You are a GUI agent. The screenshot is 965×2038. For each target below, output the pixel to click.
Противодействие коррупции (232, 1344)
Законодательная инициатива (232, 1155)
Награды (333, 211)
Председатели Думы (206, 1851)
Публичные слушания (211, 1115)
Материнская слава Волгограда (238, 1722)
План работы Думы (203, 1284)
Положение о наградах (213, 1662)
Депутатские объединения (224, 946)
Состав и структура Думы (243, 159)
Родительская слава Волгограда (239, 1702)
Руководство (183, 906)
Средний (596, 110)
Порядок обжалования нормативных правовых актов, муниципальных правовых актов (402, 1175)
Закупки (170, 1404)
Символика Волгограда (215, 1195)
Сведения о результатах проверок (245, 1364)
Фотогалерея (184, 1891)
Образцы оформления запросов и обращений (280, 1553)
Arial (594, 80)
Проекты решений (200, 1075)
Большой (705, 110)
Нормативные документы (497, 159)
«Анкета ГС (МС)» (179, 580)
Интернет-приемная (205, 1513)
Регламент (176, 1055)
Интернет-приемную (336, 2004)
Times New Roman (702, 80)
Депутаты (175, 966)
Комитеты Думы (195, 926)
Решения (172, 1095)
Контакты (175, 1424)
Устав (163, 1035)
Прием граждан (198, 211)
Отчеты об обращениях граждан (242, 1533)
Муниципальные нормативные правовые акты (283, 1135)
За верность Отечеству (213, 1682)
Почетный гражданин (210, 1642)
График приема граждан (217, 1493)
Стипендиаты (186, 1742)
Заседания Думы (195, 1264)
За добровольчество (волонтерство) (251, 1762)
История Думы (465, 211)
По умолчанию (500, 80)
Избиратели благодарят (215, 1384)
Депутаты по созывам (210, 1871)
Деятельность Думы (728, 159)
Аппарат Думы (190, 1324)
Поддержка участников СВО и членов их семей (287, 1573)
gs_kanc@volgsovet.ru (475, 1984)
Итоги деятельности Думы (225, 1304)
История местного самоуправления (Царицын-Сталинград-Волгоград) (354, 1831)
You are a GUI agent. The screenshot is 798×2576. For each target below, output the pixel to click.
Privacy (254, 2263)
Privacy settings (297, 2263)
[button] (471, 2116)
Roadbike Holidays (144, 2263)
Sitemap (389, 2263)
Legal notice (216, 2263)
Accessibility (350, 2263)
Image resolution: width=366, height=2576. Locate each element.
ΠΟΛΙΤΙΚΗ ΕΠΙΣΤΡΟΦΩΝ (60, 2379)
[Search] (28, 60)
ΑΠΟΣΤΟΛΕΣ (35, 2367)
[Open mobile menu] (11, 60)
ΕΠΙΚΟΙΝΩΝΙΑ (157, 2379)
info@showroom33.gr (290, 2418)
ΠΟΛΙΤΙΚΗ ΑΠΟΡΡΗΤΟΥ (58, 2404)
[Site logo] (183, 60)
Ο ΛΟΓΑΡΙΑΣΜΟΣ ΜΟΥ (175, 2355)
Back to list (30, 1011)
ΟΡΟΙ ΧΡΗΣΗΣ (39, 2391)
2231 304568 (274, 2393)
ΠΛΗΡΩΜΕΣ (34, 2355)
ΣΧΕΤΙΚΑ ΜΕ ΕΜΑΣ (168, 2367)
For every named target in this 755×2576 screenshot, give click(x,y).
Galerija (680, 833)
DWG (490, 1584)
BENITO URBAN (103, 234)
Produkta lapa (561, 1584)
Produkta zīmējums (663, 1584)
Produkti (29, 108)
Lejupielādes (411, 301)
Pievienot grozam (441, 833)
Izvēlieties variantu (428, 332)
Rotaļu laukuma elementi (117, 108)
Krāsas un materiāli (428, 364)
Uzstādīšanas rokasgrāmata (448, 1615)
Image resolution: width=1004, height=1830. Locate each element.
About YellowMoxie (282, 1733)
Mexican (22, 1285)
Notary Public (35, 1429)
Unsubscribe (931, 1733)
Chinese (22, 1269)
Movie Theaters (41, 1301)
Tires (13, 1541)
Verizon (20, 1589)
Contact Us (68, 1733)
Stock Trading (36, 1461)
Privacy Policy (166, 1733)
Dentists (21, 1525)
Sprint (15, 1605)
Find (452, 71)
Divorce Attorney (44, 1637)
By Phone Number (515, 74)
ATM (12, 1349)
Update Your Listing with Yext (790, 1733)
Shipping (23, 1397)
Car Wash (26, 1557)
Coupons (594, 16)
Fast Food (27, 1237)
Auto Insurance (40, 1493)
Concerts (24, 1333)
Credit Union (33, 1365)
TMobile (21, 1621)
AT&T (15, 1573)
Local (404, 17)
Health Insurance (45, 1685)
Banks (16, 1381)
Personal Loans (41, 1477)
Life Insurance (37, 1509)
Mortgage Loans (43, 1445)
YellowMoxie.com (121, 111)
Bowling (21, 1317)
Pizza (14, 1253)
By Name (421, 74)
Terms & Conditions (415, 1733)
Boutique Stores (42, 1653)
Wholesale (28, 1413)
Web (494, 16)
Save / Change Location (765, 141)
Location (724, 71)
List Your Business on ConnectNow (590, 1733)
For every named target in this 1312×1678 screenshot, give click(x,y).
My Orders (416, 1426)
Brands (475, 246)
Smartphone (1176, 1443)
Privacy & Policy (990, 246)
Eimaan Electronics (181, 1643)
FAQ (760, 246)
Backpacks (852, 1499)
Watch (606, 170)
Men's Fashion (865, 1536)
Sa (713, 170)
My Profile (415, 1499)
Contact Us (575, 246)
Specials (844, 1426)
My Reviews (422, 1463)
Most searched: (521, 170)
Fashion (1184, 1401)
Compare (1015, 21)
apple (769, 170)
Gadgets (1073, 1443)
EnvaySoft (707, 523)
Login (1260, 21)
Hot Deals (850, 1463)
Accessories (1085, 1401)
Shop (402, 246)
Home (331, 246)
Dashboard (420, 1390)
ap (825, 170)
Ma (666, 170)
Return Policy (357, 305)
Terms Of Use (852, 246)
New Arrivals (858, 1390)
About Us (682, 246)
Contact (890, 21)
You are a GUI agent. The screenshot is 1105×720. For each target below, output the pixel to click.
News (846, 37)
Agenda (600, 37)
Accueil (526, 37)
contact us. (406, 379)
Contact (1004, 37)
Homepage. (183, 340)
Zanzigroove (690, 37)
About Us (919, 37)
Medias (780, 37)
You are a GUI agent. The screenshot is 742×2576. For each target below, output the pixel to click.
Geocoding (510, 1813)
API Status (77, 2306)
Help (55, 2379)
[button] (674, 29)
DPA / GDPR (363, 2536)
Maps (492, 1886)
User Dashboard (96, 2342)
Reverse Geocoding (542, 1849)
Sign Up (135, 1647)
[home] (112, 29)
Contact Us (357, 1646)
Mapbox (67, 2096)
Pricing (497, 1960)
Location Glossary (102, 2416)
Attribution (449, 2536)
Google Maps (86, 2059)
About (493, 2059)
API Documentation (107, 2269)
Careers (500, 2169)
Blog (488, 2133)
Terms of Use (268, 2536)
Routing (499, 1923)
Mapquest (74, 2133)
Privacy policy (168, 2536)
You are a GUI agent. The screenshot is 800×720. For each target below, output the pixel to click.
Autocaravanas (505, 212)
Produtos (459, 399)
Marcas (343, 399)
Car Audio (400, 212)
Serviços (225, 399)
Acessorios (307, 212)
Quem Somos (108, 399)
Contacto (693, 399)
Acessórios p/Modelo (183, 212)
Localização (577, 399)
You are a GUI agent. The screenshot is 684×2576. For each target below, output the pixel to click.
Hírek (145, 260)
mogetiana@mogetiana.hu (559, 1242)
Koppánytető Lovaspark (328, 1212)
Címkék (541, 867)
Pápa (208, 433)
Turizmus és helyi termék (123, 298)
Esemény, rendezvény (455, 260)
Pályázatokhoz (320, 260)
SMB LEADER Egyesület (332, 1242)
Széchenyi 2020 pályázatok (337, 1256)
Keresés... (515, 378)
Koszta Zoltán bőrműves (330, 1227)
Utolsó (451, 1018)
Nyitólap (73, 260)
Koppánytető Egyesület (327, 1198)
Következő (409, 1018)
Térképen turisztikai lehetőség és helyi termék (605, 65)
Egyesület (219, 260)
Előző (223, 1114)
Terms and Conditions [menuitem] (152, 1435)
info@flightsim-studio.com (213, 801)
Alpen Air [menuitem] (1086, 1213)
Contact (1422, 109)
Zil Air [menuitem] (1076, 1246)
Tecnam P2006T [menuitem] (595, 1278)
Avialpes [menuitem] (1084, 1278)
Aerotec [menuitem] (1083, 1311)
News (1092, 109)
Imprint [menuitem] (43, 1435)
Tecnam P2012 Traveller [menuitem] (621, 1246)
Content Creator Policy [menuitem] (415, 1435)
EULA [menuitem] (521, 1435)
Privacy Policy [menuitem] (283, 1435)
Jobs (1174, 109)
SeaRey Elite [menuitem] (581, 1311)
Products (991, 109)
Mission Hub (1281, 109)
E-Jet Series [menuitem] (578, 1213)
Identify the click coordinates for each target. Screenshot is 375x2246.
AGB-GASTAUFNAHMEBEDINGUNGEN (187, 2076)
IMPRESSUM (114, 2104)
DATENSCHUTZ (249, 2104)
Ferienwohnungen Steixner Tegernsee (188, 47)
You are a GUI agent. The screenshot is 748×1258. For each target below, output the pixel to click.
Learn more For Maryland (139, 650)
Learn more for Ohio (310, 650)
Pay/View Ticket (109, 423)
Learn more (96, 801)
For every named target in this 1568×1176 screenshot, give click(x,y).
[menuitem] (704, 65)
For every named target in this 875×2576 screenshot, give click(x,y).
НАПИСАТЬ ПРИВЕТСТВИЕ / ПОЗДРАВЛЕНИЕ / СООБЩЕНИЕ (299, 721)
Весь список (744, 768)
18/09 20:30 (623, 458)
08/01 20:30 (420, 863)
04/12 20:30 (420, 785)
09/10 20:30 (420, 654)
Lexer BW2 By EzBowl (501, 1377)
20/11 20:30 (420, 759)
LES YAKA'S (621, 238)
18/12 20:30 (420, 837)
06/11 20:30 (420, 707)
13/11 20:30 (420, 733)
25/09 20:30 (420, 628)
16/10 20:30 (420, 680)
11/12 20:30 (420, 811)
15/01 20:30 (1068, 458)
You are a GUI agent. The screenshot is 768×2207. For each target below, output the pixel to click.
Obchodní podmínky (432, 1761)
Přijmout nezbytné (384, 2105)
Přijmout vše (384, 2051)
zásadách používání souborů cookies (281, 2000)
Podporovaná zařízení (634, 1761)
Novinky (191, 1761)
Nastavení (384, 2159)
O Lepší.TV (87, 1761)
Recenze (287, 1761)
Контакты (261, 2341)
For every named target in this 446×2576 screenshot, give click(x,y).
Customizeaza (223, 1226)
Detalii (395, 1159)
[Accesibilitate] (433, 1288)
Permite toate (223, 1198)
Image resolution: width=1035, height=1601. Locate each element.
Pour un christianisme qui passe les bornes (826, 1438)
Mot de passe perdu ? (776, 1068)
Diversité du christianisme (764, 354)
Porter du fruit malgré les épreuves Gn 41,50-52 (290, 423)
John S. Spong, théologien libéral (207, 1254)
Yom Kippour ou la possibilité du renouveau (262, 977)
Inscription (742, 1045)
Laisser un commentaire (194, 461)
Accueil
- - - -
◆ Task to complete
Now copy each line of the entries that mentions "more".

◆ Problem solution
Learn more For Maryland (139, 650)
Learn more for Ohio (310, 650)
Learn more (96, 801)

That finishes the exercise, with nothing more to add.